The Loewenbraeu Keller organizes beer drinking and carrying contests
At the Loewenbraeu Keller in Sydney, the staff are conspicuous, running around in traditional Bavarian outfits. The men wear leather trousers and the women have "Dirndl" on - dresses with fitted bodices over white blouses with plunging necklines.
This includes the bar's manager, German immigrant Reinhard Wurtz, who claims that it is the Loewenbraeu Keller's loyalty to Bavarian tradition that has proven to be a formula for success.

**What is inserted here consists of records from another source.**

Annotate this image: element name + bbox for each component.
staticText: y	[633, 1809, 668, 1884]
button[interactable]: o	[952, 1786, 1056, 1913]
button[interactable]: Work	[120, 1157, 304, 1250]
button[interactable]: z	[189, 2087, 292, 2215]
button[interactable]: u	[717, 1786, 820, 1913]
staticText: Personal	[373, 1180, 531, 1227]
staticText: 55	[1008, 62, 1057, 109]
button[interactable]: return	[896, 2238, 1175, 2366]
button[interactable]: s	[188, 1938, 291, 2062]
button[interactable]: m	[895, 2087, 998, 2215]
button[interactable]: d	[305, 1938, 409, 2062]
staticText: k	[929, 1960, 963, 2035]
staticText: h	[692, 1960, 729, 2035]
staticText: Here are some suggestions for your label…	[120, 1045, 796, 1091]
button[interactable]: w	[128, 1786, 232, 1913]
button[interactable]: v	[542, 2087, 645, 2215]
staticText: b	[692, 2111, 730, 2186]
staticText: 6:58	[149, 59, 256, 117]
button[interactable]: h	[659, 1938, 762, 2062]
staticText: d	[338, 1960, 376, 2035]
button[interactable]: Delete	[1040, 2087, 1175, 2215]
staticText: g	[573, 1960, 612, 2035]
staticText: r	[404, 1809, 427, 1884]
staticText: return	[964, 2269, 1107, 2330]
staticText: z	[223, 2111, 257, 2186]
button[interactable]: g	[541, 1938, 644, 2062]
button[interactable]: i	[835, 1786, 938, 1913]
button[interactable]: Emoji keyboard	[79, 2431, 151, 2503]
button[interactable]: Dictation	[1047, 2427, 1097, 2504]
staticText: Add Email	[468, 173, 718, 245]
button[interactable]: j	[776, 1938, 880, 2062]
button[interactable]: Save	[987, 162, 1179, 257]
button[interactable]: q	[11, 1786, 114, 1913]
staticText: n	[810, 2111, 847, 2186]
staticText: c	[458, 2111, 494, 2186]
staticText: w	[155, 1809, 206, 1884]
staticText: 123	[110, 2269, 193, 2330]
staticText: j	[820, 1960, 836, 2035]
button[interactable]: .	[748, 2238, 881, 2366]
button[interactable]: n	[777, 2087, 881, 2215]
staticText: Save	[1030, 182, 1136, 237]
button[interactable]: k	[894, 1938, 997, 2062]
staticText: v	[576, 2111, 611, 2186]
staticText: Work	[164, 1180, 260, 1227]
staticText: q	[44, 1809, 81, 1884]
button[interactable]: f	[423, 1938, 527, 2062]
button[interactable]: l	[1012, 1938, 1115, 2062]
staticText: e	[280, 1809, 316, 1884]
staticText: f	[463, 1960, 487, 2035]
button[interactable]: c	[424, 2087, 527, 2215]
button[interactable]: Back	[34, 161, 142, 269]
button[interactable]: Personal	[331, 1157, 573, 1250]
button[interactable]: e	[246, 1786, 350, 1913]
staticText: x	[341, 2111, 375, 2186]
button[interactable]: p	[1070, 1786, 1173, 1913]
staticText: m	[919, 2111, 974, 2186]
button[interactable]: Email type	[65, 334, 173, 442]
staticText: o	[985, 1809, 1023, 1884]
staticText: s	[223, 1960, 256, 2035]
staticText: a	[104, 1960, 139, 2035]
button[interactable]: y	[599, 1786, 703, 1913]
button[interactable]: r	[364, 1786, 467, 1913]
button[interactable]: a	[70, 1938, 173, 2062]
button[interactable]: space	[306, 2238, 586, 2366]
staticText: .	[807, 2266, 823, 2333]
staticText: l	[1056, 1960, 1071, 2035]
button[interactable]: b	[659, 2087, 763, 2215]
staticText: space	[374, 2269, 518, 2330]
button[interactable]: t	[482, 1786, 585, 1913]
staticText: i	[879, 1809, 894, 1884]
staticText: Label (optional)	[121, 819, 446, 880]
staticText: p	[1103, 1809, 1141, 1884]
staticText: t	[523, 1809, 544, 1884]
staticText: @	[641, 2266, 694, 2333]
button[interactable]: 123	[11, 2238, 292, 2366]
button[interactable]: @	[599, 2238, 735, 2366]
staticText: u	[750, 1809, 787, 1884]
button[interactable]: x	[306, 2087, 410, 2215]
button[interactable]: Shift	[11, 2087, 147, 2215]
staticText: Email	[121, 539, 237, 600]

"We are the biggest authentic Bavarian restaurant outside of Germany," said Wurtz. "Most of the furnishings and decor here were imported from Bavaria - and we cook real Bavarian cuisine. There are a few Bavarian bars in other countries that are bigger in size, but after traveling around I can definitely say that ours is the most authentic."
No small beer mugs
Located in The Rocks, a short walk from Sydney Harbor, the Loewenbraeu Keller is known to the locals as simply "the Lowenbrau" (pronounced to rhyme with "how"). The bar and restaurant seats over 800 people in its outdoor and indoor areas.
It was named after the famous Bavarian beer, Loewenbraeu, as the bar is its official Australian importer. Established in 1976 by John Szangolies, a Sydney resident of German descent, it was meant to capitalize on Bavaria's worldwide fame for its food, drink and traditions like the Oktoberfest. Today, the bar welcomes around one million visitors per year.
The Loewenbraeu Keller is more relaxed than other bars in Sydney, said Ostermann
Apart from Loewenbraeu, the bar also has other well-known German beers on offer, such as Hofbraeu and Paulaner. This is certainly not the type of beer you would find at a typical Australian pub - nor are the one-liter and half-liter beer steins something most Australians would be familiar with, since the country's standard serving size is smaller.
For native South Australian and first-time visitor to Sydney Luke Polkinghorne, this "novelty factor" is what stood out to him when he entered the Loewenbraeu Keller. It was also the first time he had ever drunk out of a one-liter beer mug.
Authentic outpost abroad
The Loewenbraeu Keller's "Germanness" is more than costume-deep. According to manager Reinhard Wurtz, the bar mostly hires people who can speak German, "so that they have some understanding of the culture."
This means that the bar attracts a large number of backpackers from Germany, Austria and Switzerland - as well as other European countries - who are looking for temporary work in Australia. One such traveler is 23-year-old Isabell Ostermann, from the small town of Wittlich in south-western Germany. She traveled around Australia and Asia before settling down in Sydney for the remaining five months of her year abroad.
"When I came back from Asia I had to find a job, and I thought the easiest way would be to go to a German restaurant,” said Ostermann. "So I just walked right into the Loewenbraeu Keller and asked. It was a very good time for that because it was one week before Oktoberfest and they were very busy."
When asked about the authenticity of the bar from a German's point of view, Ostermann was full of enthusiasm.
"It's very German!" Ostermann exclaimed. "I sometimes forget that I'm in Australia. It's only the Australian customers that remind me of where I am. I feel so at home in here - it's like being with my family."
Australians aren't used to such large servings of beer
Although she is not from Bavaria herself, Ostermann admitted that she loves wearing the traditional dirndl all day and fitting the stereotypical image of a German - simply because it is "fun."
Apart from food and drink, the Loewenbraeu Keller also offers its guests daily live entertainment, from oom-pah-pah brass bands and alphorn performances to Bavarian-style slap dancing. There is also a dance floor and DJs pumping out pop music, as well as fun activities that the visitors can get involved in, such as yodeling and drinking contests.
"I have tried the beer-drinking competition here before,” said Jacqui Salvage, a Sydney resident and regular visitor to the Loewenbraeu Keller. "But the European girls always beat me."
Adding to this spirit of fun, the bar's manager Reinhard Wurtz holds the Guinness World Record for carrying 20 one-liter steins of beer stacked up in his hands for a distance of over 40 meters. This record was set on location at the Loewenbraeu Keller in November 2007.
"The atmosphere is more laid-back here than in many of Sydney's other bars, which tend to be quite fancy," said bartender Isabell Ostermann. "People come here and eat their schnitzel and drink their beer - and they know that they can simply relax."